Problem to work on. Exactly the lines from the start of the data through the line containing "Durante a atração, será" should be output, with both ends kept and nothing added.

The data.

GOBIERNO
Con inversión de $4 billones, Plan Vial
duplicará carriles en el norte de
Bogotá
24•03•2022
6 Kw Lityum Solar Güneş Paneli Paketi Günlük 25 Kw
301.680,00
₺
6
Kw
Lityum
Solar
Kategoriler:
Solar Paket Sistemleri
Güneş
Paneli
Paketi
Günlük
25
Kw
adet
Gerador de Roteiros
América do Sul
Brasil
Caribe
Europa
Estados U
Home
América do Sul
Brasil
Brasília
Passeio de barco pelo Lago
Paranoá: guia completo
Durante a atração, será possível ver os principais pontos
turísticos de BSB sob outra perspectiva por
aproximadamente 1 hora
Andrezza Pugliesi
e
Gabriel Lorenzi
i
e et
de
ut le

Problem solution.
GOBIERNO
Con inversión de $4 billones, Plan Vial
duplicará carriles en el norte de
Bogotá
24•03•2022
6 Kw Lityum Solar Güneş Paneli Paketi Günlük 25 Kw
301.680,00
₺
6
Kw
Lityum
Solar
Kategoriler:
Solar Paket Sistemleri
Güneş
Paneli
Paketi
Günlük
25
Kw
adet
Gerador de Roteiros
América do Sul
Brasil
Caribe
Europa
Estados U
Home
América do Sul
Brasil
Brasília
Passeio de barco pelo Lago
Paranoá: guia completo
Durante a atração, será possível ver os principais pontos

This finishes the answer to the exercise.